THE PROBLEM: In the data, find the word "tickets" and copy out every line that has it.

Records excerpted from a collection:

◆ ◆ ◆ ◆ ◆ ◆ ◆

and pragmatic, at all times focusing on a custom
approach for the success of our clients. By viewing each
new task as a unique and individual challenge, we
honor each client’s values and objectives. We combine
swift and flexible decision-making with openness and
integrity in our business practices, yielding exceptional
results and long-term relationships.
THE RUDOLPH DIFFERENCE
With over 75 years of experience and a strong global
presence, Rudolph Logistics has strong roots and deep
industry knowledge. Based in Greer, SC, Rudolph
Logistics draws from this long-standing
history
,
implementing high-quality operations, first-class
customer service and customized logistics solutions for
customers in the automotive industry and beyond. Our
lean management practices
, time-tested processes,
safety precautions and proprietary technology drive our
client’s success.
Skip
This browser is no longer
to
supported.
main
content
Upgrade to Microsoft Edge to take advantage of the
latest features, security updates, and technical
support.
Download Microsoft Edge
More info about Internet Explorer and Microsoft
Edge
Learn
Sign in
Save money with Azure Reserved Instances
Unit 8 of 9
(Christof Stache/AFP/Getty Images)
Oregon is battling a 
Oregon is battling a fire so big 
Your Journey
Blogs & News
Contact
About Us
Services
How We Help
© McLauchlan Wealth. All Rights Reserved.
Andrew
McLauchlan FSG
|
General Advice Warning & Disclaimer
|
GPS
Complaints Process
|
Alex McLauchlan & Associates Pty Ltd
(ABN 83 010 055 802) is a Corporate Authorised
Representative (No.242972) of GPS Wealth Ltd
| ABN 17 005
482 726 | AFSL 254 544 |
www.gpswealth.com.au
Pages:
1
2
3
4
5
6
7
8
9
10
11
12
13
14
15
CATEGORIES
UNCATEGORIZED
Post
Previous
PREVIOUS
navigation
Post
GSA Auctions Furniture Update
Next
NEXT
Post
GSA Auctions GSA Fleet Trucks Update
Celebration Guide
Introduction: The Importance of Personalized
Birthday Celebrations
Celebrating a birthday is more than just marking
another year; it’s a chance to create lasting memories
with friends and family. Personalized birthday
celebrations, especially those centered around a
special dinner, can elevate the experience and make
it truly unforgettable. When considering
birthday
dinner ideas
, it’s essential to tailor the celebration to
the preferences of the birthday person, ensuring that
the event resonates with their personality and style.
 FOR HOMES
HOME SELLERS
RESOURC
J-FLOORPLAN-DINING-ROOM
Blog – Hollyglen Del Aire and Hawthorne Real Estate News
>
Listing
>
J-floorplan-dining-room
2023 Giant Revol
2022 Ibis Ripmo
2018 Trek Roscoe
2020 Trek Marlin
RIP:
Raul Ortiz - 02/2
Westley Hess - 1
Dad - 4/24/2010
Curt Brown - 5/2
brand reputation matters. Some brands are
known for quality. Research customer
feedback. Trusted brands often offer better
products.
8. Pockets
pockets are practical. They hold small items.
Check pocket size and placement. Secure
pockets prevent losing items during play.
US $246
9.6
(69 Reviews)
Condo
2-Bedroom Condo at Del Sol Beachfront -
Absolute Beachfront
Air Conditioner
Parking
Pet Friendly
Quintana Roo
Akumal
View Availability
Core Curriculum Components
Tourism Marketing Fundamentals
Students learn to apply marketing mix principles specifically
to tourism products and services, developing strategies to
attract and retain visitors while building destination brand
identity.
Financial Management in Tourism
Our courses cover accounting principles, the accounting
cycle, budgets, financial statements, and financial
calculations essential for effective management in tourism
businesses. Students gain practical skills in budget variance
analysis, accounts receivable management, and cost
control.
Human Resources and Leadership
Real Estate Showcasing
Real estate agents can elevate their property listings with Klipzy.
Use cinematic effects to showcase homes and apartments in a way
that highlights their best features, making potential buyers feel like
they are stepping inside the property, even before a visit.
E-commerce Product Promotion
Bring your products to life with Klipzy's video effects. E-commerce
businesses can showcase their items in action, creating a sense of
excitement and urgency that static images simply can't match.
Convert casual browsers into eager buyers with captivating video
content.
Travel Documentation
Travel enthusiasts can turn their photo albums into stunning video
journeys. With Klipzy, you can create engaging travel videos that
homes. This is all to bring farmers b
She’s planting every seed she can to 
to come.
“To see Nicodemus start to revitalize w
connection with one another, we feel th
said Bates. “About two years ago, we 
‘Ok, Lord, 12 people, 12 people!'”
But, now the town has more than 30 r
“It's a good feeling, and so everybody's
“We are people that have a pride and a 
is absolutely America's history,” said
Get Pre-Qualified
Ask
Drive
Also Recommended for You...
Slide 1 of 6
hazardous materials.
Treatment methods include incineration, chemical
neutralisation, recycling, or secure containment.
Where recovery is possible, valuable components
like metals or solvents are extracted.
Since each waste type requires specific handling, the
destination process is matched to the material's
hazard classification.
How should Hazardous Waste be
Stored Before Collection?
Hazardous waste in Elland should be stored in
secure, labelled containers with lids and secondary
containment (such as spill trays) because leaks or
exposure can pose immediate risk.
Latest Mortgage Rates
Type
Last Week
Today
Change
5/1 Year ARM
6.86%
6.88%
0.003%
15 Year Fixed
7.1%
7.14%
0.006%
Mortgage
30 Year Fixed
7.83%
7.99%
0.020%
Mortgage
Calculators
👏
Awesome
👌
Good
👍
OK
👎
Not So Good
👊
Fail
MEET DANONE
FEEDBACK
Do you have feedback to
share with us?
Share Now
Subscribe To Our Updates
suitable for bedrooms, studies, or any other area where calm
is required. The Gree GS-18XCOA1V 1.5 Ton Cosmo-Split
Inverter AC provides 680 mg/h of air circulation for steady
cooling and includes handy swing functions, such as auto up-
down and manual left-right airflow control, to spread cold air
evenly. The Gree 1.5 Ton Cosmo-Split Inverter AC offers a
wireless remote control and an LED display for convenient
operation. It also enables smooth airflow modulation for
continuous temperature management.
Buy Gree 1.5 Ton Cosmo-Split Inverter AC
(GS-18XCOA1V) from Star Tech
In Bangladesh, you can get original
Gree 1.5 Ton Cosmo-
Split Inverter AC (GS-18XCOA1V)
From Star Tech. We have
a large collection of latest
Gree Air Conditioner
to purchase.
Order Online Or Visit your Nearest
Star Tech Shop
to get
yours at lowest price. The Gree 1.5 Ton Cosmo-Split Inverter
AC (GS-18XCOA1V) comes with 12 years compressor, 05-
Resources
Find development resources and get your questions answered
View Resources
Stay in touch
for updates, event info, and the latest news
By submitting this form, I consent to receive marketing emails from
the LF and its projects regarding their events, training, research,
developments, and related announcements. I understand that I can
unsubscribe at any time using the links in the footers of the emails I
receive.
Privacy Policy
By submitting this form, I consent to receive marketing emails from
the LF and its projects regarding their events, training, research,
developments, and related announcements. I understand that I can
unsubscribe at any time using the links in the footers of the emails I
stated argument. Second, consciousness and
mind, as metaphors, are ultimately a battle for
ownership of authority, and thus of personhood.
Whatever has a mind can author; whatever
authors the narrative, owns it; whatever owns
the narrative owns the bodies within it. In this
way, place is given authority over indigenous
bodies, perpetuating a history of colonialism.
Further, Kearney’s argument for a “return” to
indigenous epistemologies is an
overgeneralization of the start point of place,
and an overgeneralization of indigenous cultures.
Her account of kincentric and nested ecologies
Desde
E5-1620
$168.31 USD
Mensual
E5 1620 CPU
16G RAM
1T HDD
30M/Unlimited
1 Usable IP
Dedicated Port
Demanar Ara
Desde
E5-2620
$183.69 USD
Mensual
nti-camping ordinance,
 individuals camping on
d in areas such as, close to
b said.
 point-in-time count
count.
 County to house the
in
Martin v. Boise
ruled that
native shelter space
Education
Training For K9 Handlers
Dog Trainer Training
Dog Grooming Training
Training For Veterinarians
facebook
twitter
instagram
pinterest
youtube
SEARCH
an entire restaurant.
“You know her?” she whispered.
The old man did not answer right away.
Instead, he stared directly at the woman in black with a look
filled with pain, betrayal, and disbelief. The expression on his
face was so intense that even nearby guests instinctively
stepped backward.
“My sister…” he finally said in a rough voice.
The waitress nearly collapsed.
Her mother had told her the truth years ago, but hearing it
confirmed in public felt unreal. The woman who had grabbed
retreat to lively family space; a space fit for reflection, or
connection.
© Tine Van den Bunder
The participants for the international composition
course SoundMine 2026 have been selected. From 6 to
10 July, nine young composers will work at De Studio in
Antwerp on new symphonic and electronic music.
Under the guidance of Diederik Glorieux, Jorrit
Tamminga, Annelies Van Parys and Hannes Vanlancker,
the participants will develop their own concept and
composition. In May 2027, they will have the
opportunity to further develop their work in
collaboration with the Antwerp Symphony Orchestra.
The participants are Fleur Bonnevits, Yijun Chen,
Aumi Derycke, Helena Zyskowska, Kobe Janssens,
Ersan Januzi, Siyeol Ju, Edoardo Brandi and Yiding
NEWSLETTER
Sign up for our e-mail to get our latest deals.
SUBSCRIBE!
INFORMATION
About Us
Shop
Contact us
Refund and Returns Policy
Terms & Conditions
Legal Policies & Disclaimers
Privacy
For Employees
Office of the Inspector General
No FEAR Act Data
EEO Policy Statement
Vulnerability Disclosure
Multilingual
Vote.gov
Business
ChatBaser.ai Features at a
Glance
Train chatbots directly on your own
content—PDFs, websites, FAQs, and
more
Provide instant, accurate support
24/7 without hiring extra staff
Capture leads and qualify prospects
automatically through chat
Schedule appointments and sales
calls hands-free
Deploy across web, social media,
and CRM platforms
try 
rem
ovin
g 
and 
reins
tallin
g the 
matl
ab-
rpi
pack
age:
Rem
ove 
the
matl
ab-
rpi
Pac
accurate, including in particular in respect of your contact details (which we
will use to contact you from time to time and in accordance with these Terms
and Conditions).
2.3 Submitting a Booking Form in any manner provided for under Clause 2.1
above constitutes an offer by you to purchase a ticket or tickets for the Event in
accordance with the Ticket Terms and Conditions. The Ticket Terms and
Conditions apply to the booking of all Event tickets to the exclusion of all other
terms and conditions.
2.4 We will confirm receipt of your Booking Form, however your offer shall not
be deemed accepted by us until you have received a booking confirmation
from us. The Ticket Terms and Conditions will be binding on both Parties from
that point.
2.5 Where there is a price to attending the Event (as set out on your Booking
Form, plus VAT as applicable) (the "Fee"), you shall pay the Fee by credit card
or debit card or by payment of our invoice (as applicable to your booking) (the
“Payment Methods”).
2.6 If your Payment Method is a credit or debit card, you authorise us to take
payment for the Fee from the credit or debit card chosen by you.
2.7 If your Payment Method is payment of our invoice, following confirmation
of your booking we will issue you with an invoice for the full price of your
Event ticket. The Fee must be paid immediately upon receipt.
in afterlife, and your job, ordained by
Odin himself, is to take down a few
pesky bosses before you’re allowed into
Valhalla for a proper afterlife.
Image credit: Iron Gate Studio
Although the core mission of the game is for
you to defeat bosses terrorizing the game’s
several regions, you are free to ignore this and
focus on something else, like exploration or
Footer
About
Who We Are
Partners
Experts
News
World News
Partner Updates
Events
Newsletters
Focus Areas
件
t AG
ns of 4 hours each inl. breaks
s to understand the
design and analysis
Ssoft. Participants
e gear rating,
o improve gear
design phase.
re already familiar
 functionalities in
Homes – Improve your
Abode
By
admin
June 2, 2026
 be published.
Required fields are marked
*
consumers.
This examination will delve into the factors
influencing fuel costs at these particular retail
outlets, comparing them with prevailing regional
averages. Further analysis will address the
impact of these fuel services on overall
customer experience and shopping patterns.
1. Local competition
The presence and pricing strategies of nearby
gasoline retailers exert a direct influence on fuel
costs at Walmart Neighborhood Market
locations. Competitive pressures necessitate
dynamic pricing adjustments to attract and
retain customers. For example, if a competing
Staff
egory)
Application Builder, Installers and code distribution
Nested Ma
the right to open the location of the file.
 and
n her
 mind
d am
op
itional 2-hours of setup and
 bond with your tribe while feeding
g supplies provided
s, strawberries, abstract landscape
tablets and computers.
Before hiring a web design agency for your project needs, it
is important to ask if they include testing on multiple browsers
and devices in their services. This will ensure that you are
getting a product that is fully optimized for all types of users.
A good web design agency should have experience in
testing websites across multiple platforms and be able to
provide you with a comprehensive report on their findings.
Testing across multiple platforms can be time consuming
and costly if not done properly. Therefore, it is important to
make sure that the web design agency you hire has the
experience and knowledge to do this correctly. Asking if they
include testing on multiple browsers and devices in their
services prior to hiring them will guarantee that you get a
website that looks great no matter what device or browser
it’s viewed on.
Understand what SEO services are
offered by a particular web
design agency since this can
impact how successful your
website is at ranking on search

◆ ◆ ◆ ◆ ◆ ◆ ◆

SOLUTION TO THIS EXERCISE:
above constitutes an offer by you to purchase a ticket or tickets for the Event in
Conditions apply to the booking of all Event tickets to the exclusion of all other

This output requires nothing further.